Ilya looked at the grandfather clock as it chimed.
He sighed. “Tati, I do need to go now. I have to catch my plane to Boston.”
“I’ll miss you, Dyadya,” she held him tighter.
“I’ll miss you more, Лапочка (sweetheart).”
Ilya held his niece close one last time, pressing his lips to her hair, then carefully removed the costume pieces and slipped out of the room.
Outside, snow crunched beneath his boots as he paused to look up at the window where Tati's small face pressed against the glass. She blew him a kiss that he caught with his hand, placing it on his heart before repeating the action to her—their ritual when he left.

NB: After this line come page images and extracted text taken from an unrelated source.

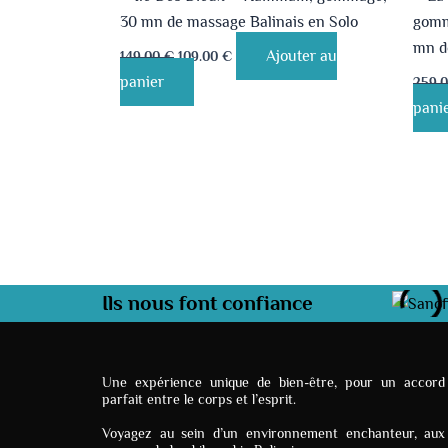
30 mn de massage Balinais en Solo
gomm
mn de
Ajouter au
149.00
€
109.00
€
panier
259.
pani
Ils nous font confiance
Une expérience unique de bien-être, pour un accord
parfait entre le corps et l’esprit.
Voyagez au sein d’un environnement enchanteur, aux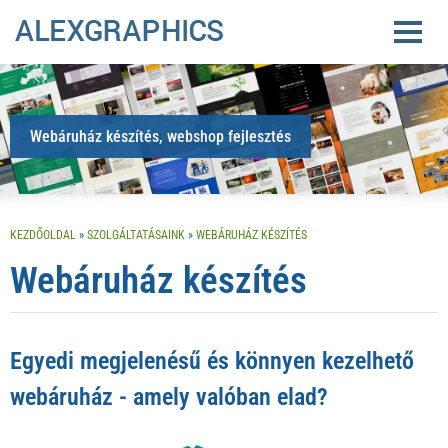
Webáruház készítés, webshop fejlesztés
KEZDŐOLDAL
»
SZOLGÁLTATÁSAINK
»
WEBÁRUHÁZ KÉSZÍTÉS
Webáruház készítés
Egyedi megjelenésű és könnyen kezelhető
webáruház - amely valóban elad?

"The airport, Mr. Rozanov?" the driver asked.
With a nod, Ilya slid into the backseat where Svetlana sat, fingers tapping at her phone screen.
"Was it difficult?" she asked without looking up.
"She's eight years old and losing the only person who—" His voice caught. "She's younger than I was when my mother—”
"She's strong," Svetlana reminded him.
"But my leaving is a choice."
"Is it really? When the alternative was to live a lie?"
Ilya pressed his forehead against the cold window, watching the estate shrink behind them. "Promise me you'll keep her safe."
"When I can. Alexei may not welcome my visits once you're gone."
"And Sasha's father—"
"Ivan? He's still her coach. Still odd considering he is a hockey coach, not a figure skating coach."
"You two are in touch?"
"I am with Sasha. You have his number, too. Perhaps you should—"
"No. I can’t do that."
Svetlana's fingers found his, squeezing gently. "She will be alright."